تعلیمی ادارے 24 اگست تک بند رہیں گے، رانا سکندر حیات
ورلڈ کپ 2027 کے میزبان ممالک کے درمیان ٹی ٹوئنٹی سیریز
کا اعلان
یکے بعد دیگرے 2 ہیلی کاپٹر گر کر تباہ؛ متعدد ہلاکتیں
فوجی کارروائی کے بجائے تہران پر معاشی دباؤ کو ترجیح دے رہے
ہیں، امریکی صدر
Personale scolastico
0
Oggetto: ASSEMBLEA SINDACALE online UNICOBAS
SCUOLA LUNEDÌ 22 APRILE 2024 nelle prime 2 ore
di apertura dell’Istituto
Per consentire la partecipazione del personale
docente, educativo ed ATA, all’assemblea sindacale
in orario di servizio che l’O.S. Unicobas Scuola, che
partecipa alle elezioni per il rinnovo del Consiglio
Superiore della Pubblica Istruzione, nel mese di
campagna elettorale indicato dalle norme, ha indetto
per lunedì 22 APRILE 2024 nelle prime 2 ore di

==

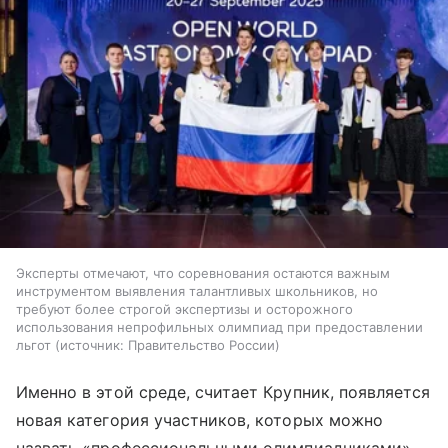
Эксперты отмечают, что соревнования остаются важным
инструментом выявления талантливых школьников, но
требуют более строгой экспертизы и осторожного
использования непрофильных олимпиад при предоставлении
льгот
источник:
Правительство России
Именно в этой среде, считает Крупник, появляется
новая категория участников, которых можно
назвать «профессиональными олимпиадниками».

Exercise aim
Would you please filter the lines above and copy every one that includes "nelle"?

Response
SCUOLA LUNEDÌ 22 APRILE 2024 nelle prime 2 ore
per lunedì 22 APRILE 2024 nelle prime 2 ore di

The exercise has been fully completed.